Nel contempo il governo Lula porta pienamente avanti la prospettiva di partecipazione del Brasile al progetto dell'ALCA, cioè il mercato comune delle Americhe, fortemente voluto dall'imperialismo americano. E ciò nonostante milioni di persone si siano pronunciati contro di esso in un referendum autogestito organizzato dalle forze di sinistra e dalla chiesa di base, all'epoca del governo Cardoso. Oggi il governo rifiuta di organizzare un referendum formale sulla questione, come richiesto, con ampio sostegno popolare dalla sinistra trotskista (in primo luogo Il Partito Socialista dei Lavoratori Unificato -PSTU), ben sapendo che, con ogni probabilità, la maggioranza degli elettori, e in ogni caso di quelli del PT, si pronuncerebbero contro l'ALCA.

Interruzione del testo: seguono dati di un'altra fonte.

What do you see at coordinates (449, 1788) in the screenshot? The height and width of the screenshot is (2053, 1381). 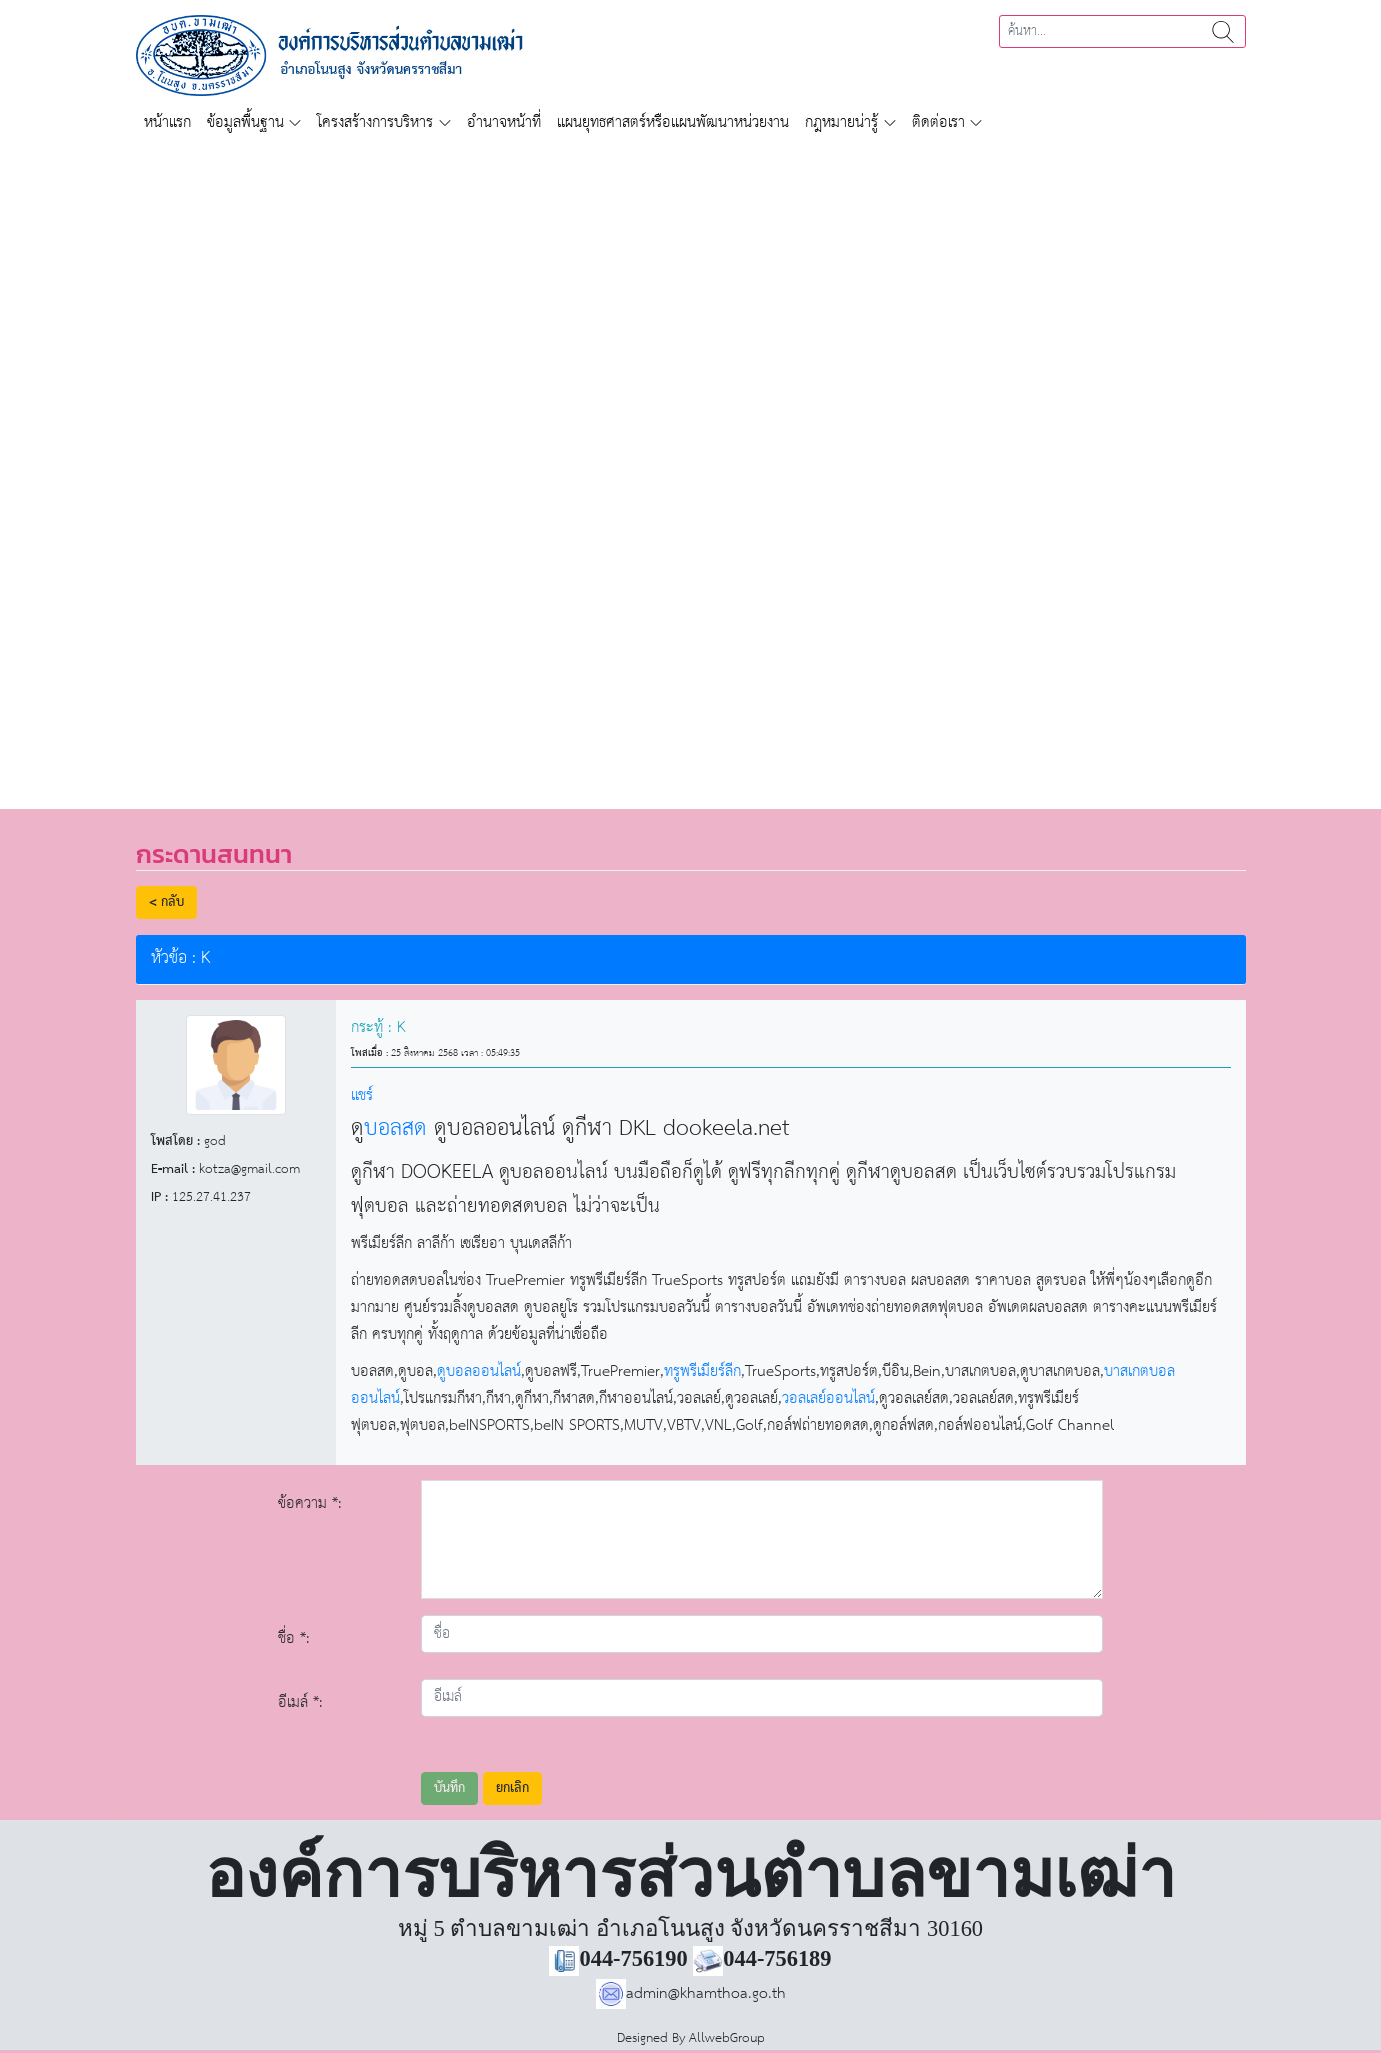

Insomma nei suoi soli primi tre mesi il governo del PT e del suo Frente Popular, appoggiato nelle misure concrete dal centro-destra si è rivelato un governo neo-liberale in piena continuità col governo Cardoso, di cui anzi sta approfondendo l'azione (il classico "governo di sinistra per fare al meglio una politica di destra") succube del capitale finanziario e conciliativo addirittura verso i latifondisti. Non c'è nemmeno l'ombra dell'utopia keinesiana, basata sulla sviluppo della spesa statale e del consumo interno. Il progetto di Lula e del suo gruppo dirigente è quello di mantenere la fiducia dell'imperialismo e del capitale finanziario pagando regolarmente il debito grazie a tagli alla spesa sociale e alle pensioni, attirando investimenti stranieri sulla base dei bassi salari (nel solo 2002, secondo le statistiche ufficiali il salario reale dei lavoratori della regione di San paolo è diminuito del 9,4%), producendo per l'esportazione e non per il consumo interno. La classica ricetta neo liberale e della dipendenza.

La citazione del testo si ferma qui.